__Problem to solve__
An exact transcription of the entries is required, with none of the pictures carried over.

= = = =

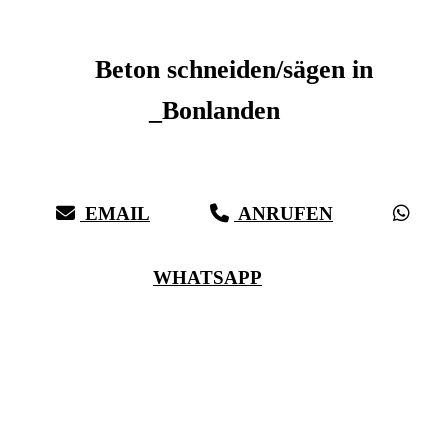
Beton schneiden _Bonlanden
Beton schneiden/sägen in
_Bonlanden
Sauberer Betonschnitt seit 27 Jahren für _Bonlanden
EMAIL
ANRUFEN
WHATSAPP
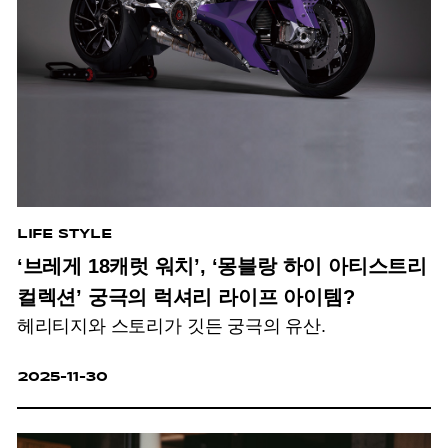
LIFE STYLE
‘브레게 18캐럿 워치’, ‘몽블랑 하이 아티스트리
컬렉션’ 궁극의 럭셔리 라이프 아이템?
헤리티지와 스토리가 깃든 궁극의 유산.
2025-11-30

= = = =

__Task result__
Beton schneiden _Bonlanden
Beton schneiden/sägen in
_Bonlanden
Sauberer Betonschnitt seit 27 Jahren für _Bonlanden
EMAIL
ANRUFEN
WHATSAPP
LIFE STYLE
‘브레게 18캐럿 워치’, ‘몽블랑 하이 아티스트리
컬렉션’ 궁극의 럭셔리 라이프 아이템?
헤리티지와 스토리가 깃든 궁극의 유산.
2025-11-30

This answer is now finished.